Saturday’s Show No Mercy-presented lineup features Swans and Deafheaven (in both bands’ only area appearances) with Swans playing a full 2-hour set, and is rounded out by Vancouver-based punk group White Lung (as well as a reading by White Lung frontwoman Mish Way), readings by Perfect Pussy frontwoman Meredith Graves and Los Angles poet Mira Gonzalez, a set by Guardian Alien with additional solo sets by their drummer Greg Fox (also of Liturgy, Ben Frost, Dan Deacon, Zs,) and a set by dream-pop artist Emily Reo.
From 11 AM – 4 PM and FREE ENTRY. Featuring Nicole LoBue of Alimentary Kitchen serving a spectacular morning feast. The brunch will be accompanied by a mini Farm & Flea - a preview of Basilica’s wildly successful Thanksgiving weekend marketplace showcasing a collection of quality products presented by a diverse group of regional makers, farmers, and vintage collectors. Promoting the talents and resources within our community, Sunday’s happenings are free entry, family-friendly and open to all.

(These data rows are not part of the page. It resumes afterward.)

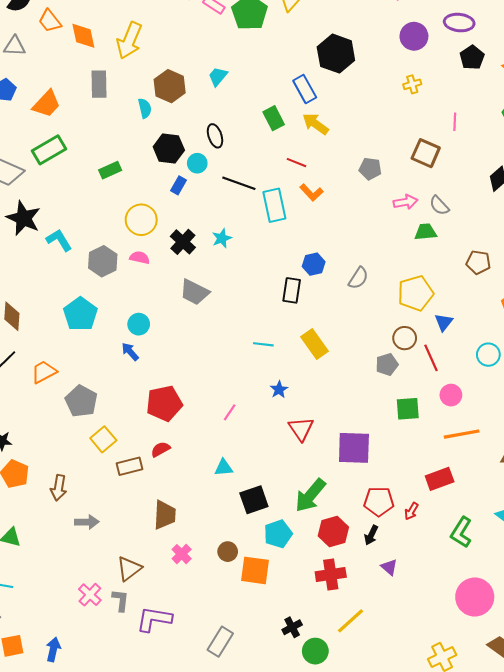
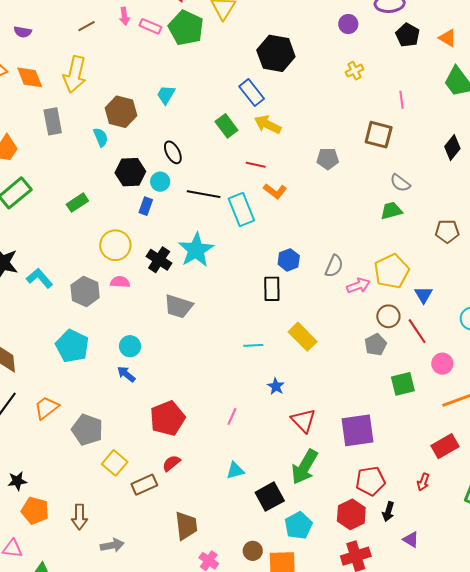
purple circle: (414, 36) -> (348, 24), size x0.7
pink arrow: (406, 202) -> (358, 286), moved
cyan star: (222, 238) -> (196, 250), size x1.8
green arrow: (310, 495) -> (305, 467), moved
red pentagon: (379, 501) -> (370, 481), moved

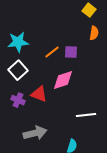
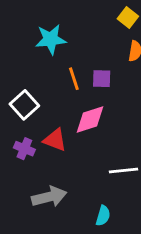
cyan star: (18, 42) -> (51, 39), moved
orange line: (52, 52) -> (74, 79), turned -70

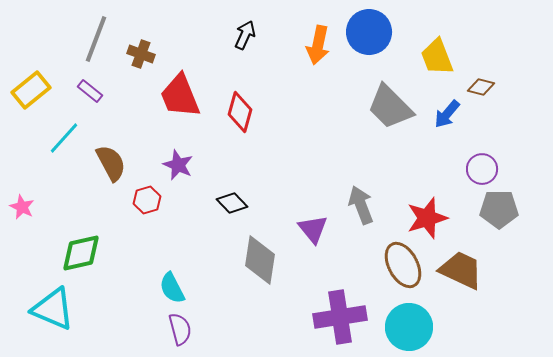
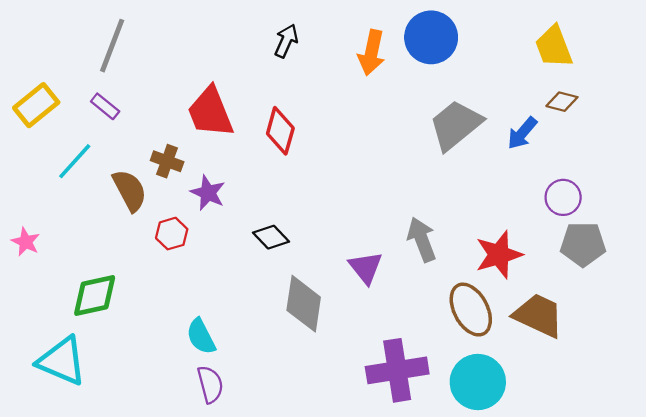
brown cross: (141, 54) -> (167, 161), moved
yellow trapezoid: (437, 57) -> (554, 47), moved
gray trapezoid: (390, 107) -> (456, 125), turned 96

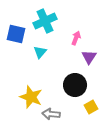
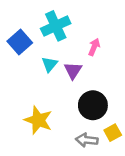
blue square: (16, 34) -> (20, 42), turned 36
purple triangle: (89, 57) -> (73, 71), moved
gray arrow: (51, 114) -> (87, 140), moved

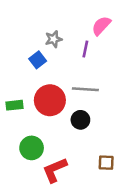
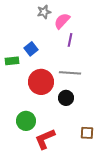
pink semicircle: (101, 26) -> (62, 21), moved
gray star: (54, 39) -> (44, 12), moved
green rectangle: (14, 105) -> (12, 61), moved

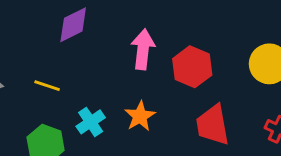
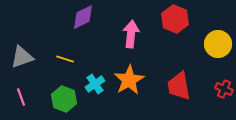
red hexagon: (192, 67) -> (175, 19), moved
orange star: (140, 116) -> (129, 80), size x1.4

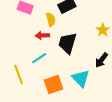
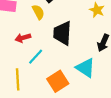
red arrow: (42, 35) -> (23, 38), moved
yellow line: (19, 74) -> (18, 79), turned 30

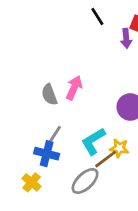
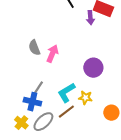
gray semicircle: (49, 95) -> (34, 48), moved
brown line: (106, 159) -> (66, 112), moved
gray ellipse: (85, 181) -> (43, 122), moved

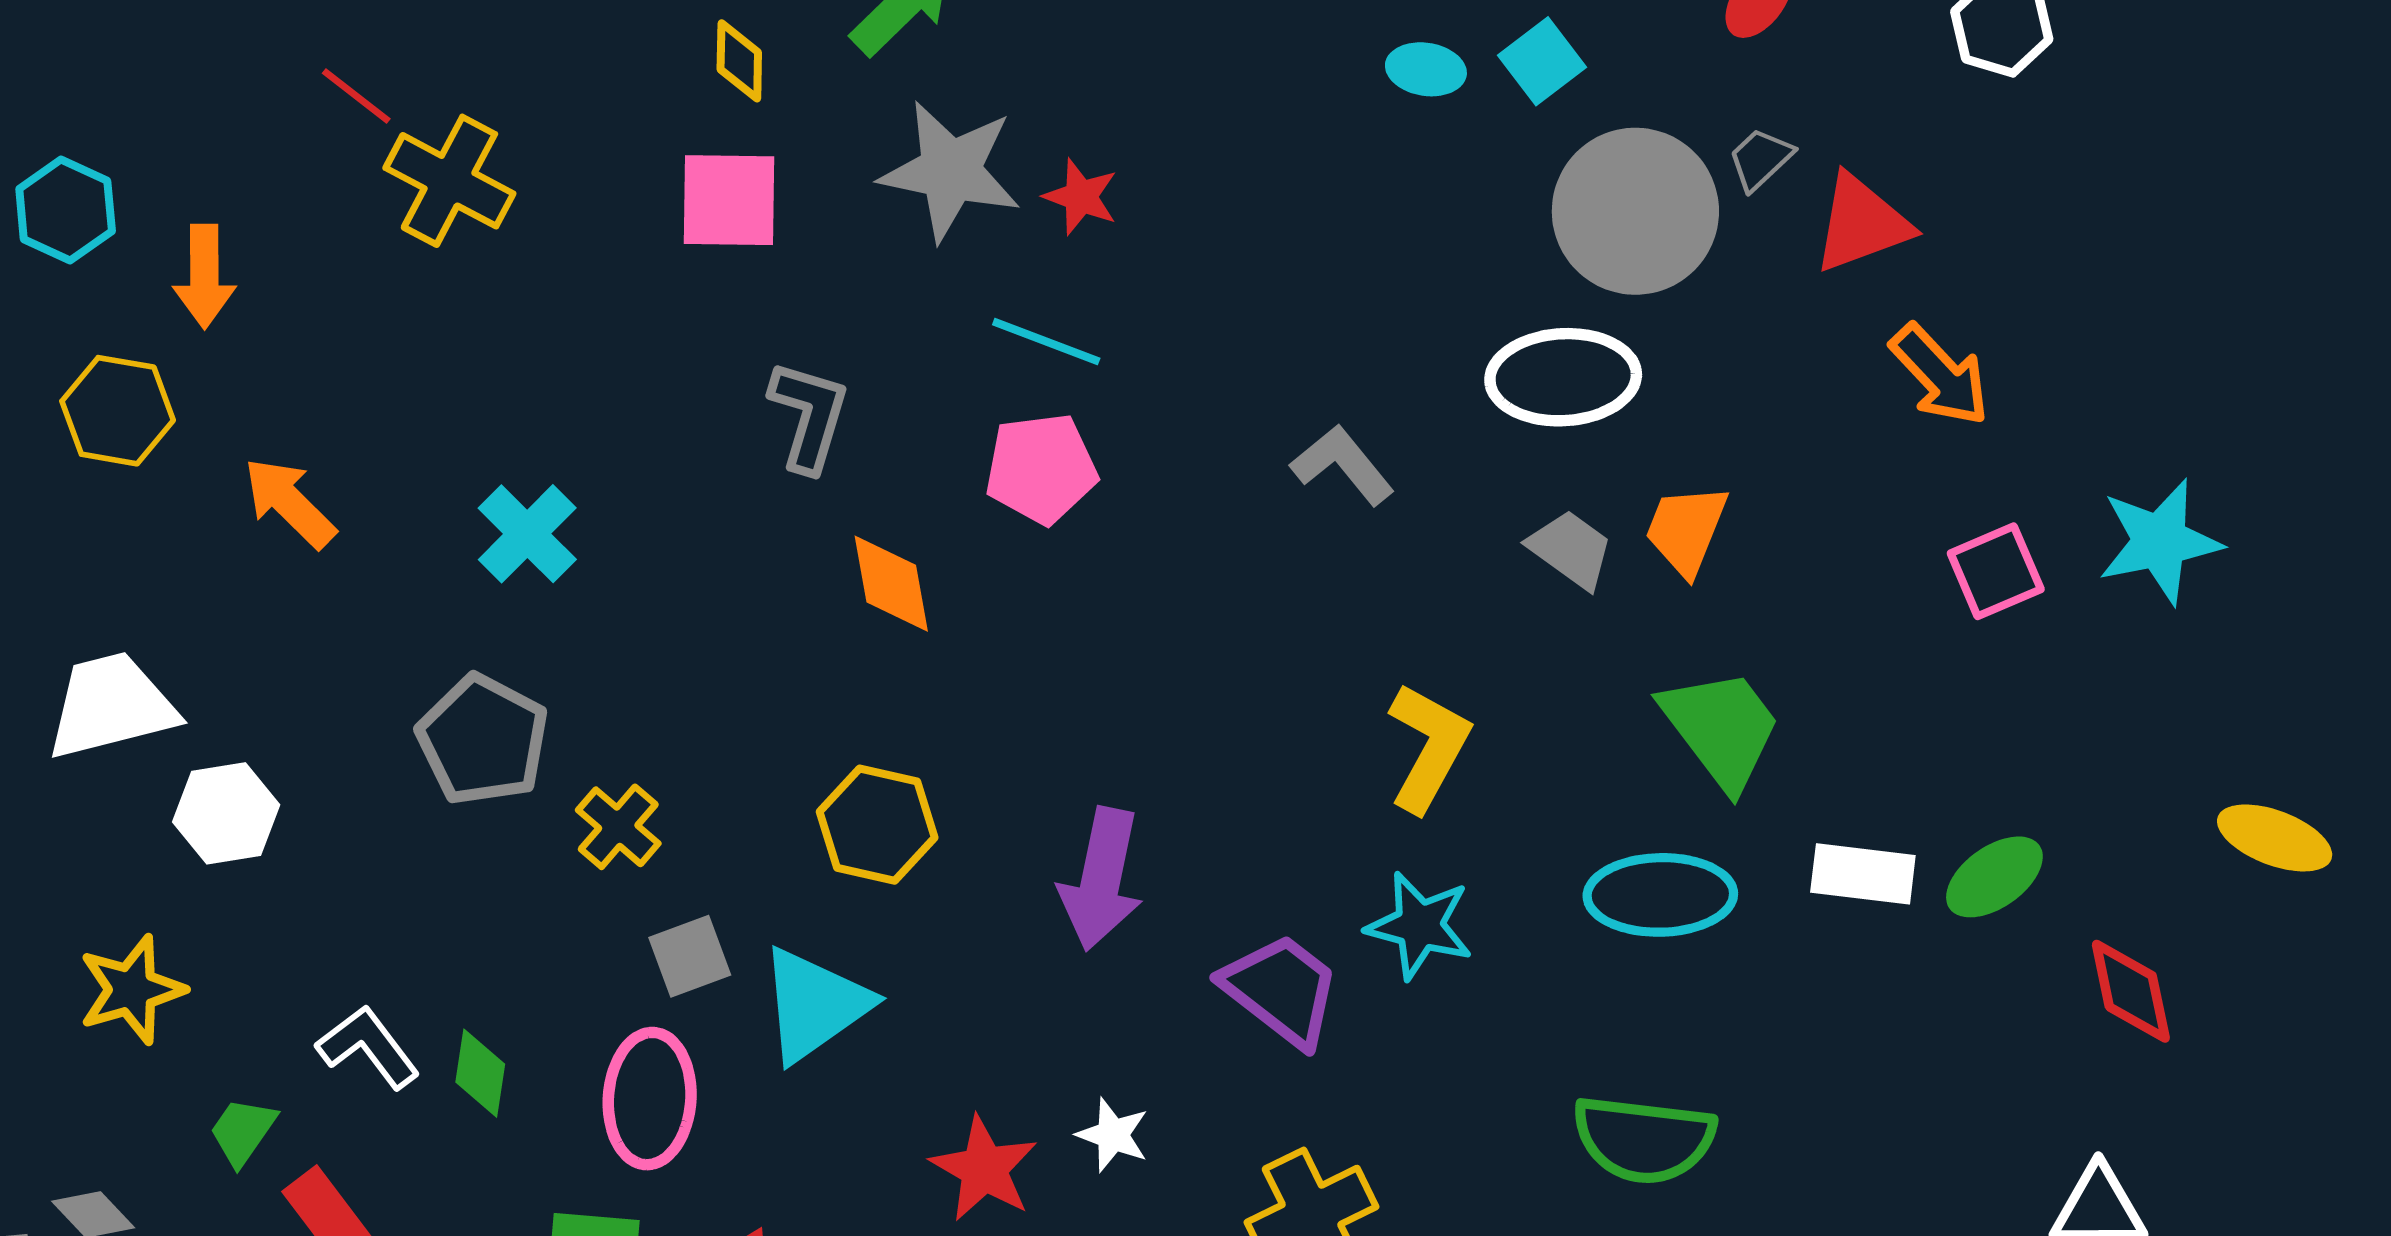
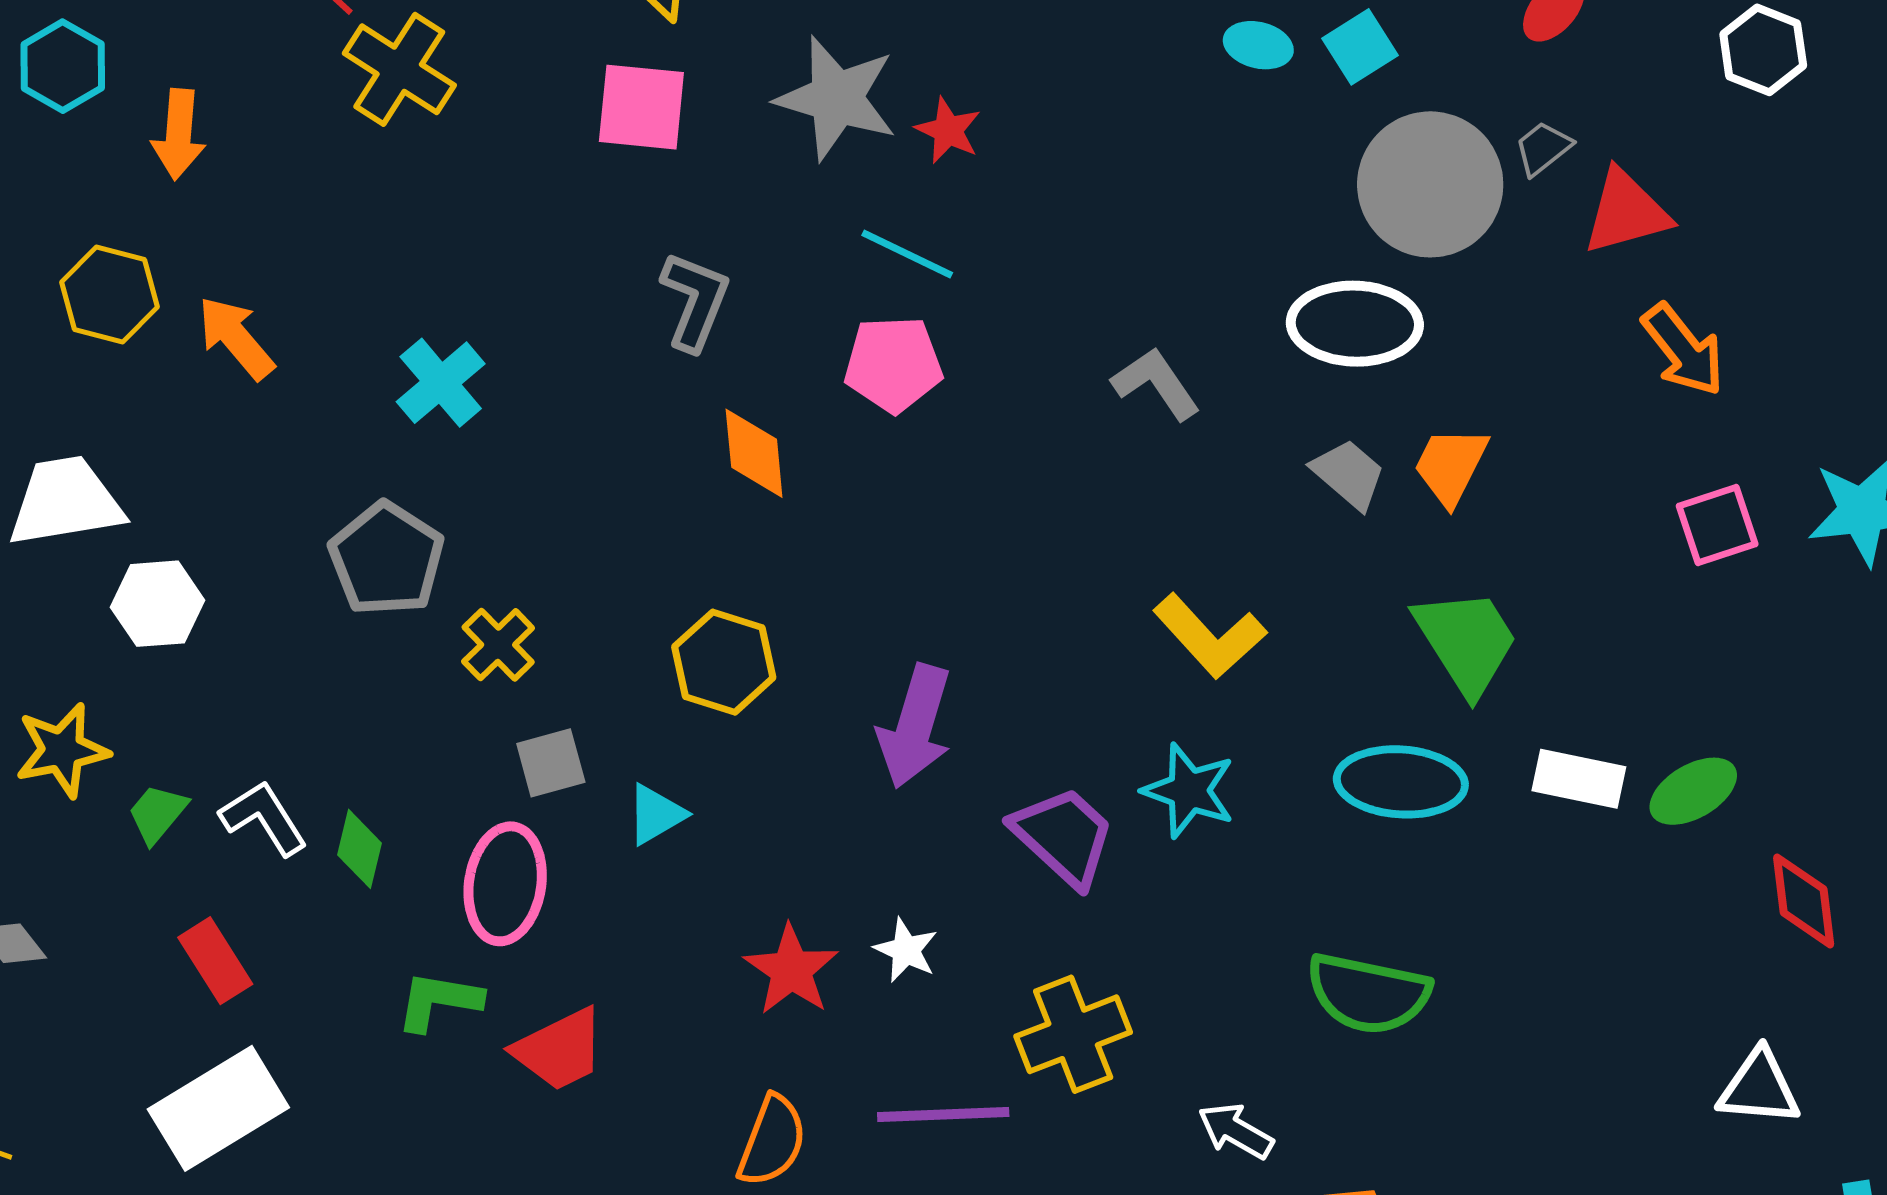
yellow hexagon: (118, 411) -> (110, 294), moved
yellow L-shape: (1428, 747) -> (1210, 636), turned 104
cyan triangle: (815, 1005) -> (656, 814), size x0.6
green trapezoid: (243, 1131) -> (157, 814), moved

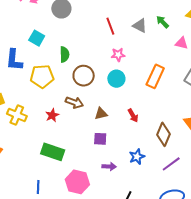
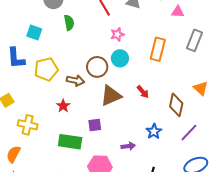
green semicircle: (65, 54) -> (69, 23), moved
brown circle: (84, 76) -> (97, 67), moved
brown arrow: (74, 103) -> (76, 81), moved
brown triangle: (101, 114) -> (111, 96), size x1.6
yellow cross: (17, 115) -> (28, 125), moved
purple square: (100, 139) -> (95, 125), moved

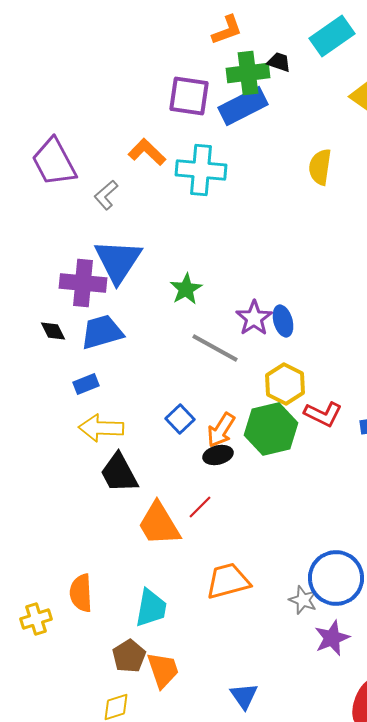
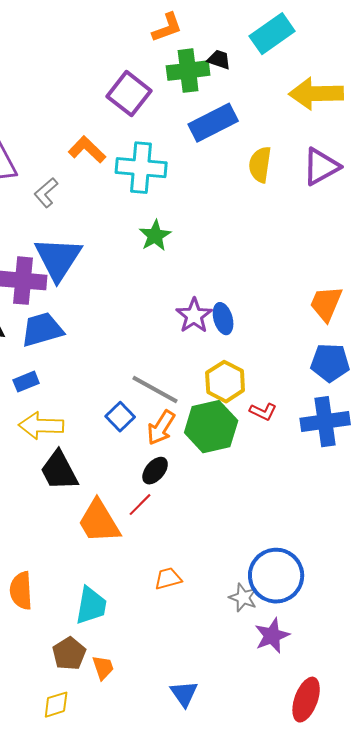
purple square: (189, 96) -> (129, 94), turned 30
blue rectangle: (243, 106) -> (213, 123), moved
green star: (186, 289) -> (155, 236), moved
gray line: (215, 348) -> (155, 390), moved
red L-shape: (323, 414) -> (263, 412), size x0.7
black ellipse: (218, 455) -> (155, 471), moved, turned -36
orange trapezoid: (228, 581) -> (168, 579), size x0.6
orange trapezoid: (163, 670) -> (103, 668), size x0.7

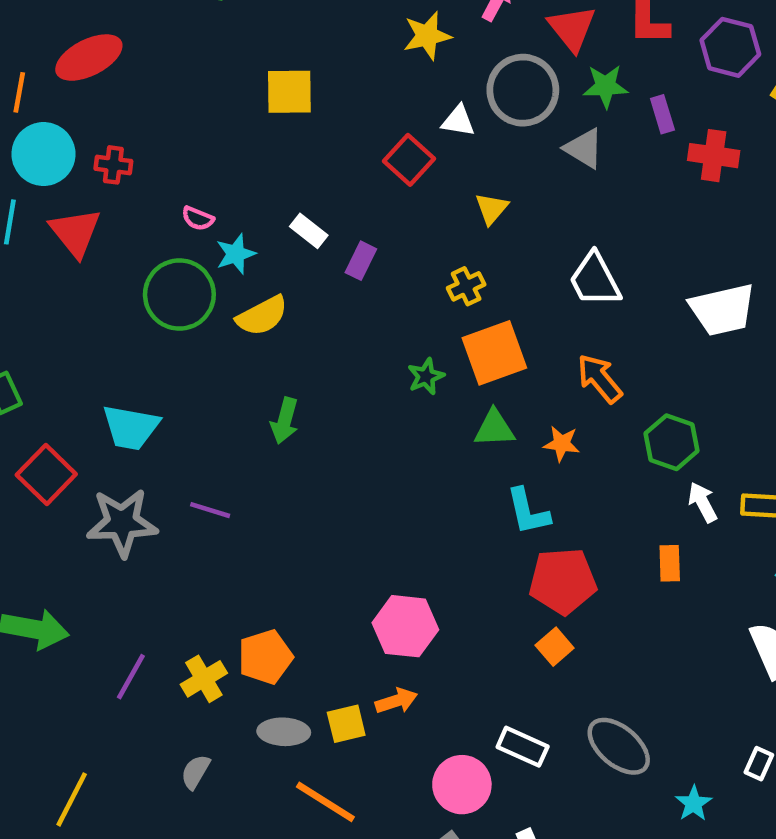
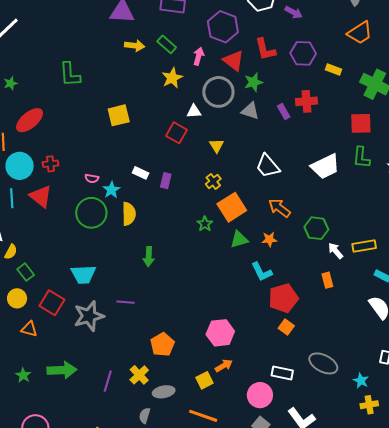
purple rectangle: (662, 114) -> (284, 111), moved
yellow semicircle: (262, 316) -> (129, 214), turned -50
orange pentagon: (265, 657) -> (162, 345), moved
gray ellipse: (284, 732) -> (164, 392), moved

BASILICA FARM & FLEA PRESENTS:
SUNDAY BRUNCH AND MARKET PLACE
“More festivals, in idyllic destinations or not, should explicitly be this way: a declaration and a creative act, in which a lot of different kinds of musical and literary sensibilities, low-key or oblique or confrontational, barely out of the egg or middle-aged and experienced, can be made memorable by juxtaposition and setting.”
—Ben Ratliff, NY Times
“Basilica Soundscape didn’t just feel like an aesthetic victory. The efforts of the Basilica team are one of many necessary measures that need to be taken when real-estate prices affect the cultural health of a city. Everyone has their 1991 Montreal or their 1982 New York or their 2005 Los Angeles, when things were cheap and messy and possible. Right now, Basilica Soundscape feels like that, and it’s a joy.”